Mathematicians Stunned when Computer Reaches Final Digit of Pi
A team of Japanese researchers at a leading national university has upended the entire scientific world by unexpectedly calculating the value of pi to 1.3511 trillion places, which is apparently the final digit in this number previously thought to be infinite.
"We don't understand," said visibly panicked project team member Makoto Kudo. "We were just trying to set a new world record for most digits calculated. We had no idea it would run out. Honestly!"
Researchers at Tokyo University, led by Professor Yasumasa Kanada, calculated the value for pi with a Hitachi supercomputer for over 500 hours in April. They were seeking to break their own world record. The Hitachi supercomputer is capable of 2 trillion calculations per second.
"We just wanted to get to 1.5 trillion places," said Kudo. "We intended no harm."

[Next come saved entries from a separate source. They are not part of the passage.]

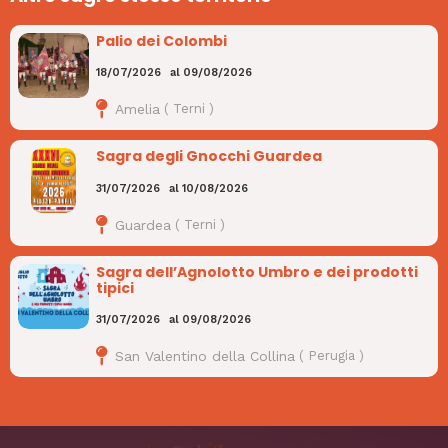
Palio dei Colombi
18/07/2026
al
09/08/2026
Amelia
(
Terni
)
Sagra degli Gnocchi Guardea
31/07/2026
al
10/08/2026
Guardea
(
Terni
)
Sagra dell’Agnolotto Umbro e dei prodotti
tipici
31/07/2026
al
09/08/2026
San Valentino della Collina
(
Perugia
)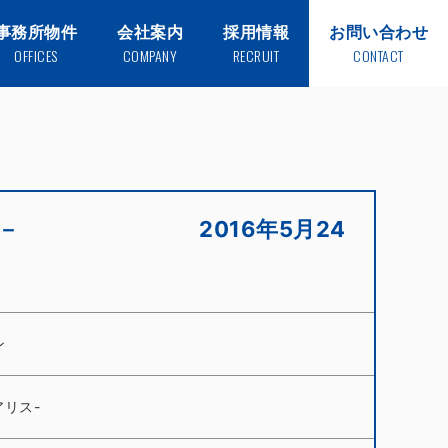
事務所物件
会社案内
採用情報
お問い合わせ
OFFICES
COMPANY
RECRUIT
CONTACT
ソアリス－ 2016年5月24
ン
ソアリス-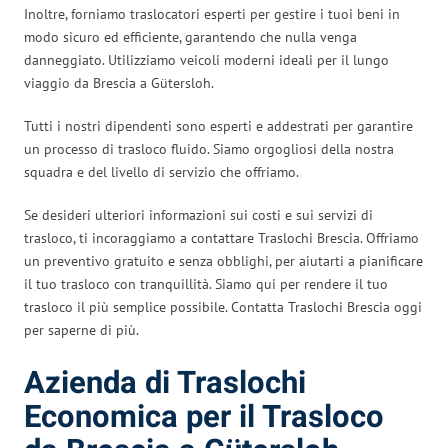
Inoltre, forniamo traslocatori esperti per gestire i tuoi beni in
modo sicuro ed efficiente, garantendo che nulla venga
danneggiato. Utilizziamo veicoli moderni ideali per il lungo
viaggio da Brescia a Gütersloh.
Tutti i nostri dipendenti sono esperti e addestrati per garantire
un processo di trasloco fluido. Siamo orgogliosi della nostra
squadra e del livello di servizio che offriamo.
Se desideri ulteriori informazioni sui costi e sui servizi di
trasloco, ti incoraggiamo a contattare Traslochi Brescia. Offriamo
un preventivo gratuito e senza obblighi, per aiutarti a pianificare
il tuo trasloco con tranquillità. Siamo qui per rendere il tuo
trasloco il più semplice possibile. Contatta Traslochi Brescia oggi
per saperne di più.
Azienda di Traslochi
Economica per il Trasloco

Pi is a number expressing the ratio of the circumference of a perfect circle to its diameter. As there are no perfect circles or spheres in nature (since matter is composed of atoms and is therefore not smooth) the continued extension of pi has long been seen as a harmless exercise of computer power. However, its symbolic value to the scientific world is profound.
"Probably no symbol in mathematics has evoked as much mystery, romanticism, misconception, and human interest as the number pi," said David Blatner, author of The Joy of Pi. "It is the ultimate limitless vista serving as inspiration to mathematicians the world over. With our world so rudely circumscribed, how are we to continue? What point is there in going on if even pi has a limit?"
Kanada's team has volunteered to continue building on pi by generating random numbers, but the mathematical community seems to feel it wouldn't be the same. Some refuse to accept the findings, although Kanada's team has run the calculation three times.
"We thoroughly condemn the slanderous allegation that pi has a limit," said Rolf Umbridge of the Ancient and Honorable Society of Pi Watchers. "We are so incensed by the very notion that we hereby officially censure the University of Tokyo. Dr. Kanada, you are dead to me, sir!"
Most, however, do not blame Kanada or his team, acknowledging that someone would have discovered that pi is finite sooner or later.
"Pi showed me the power of numbers," said UCLA graduate student in mathematics Alan Prentiss wistfully. "It was that episode of Star Trek where Captain Kirk exorcizes the evil energy entity from the ship's computer by commanding the computer to calculate the value of pi, which used up all the computer's memory. I was just a kid, but I thought - wow, math can be used to fight evil. But now I realize that was just a fantasy, a sham: the computer would have finished the job, and the Enterprise would have been lost. It's profoundly disillusioning."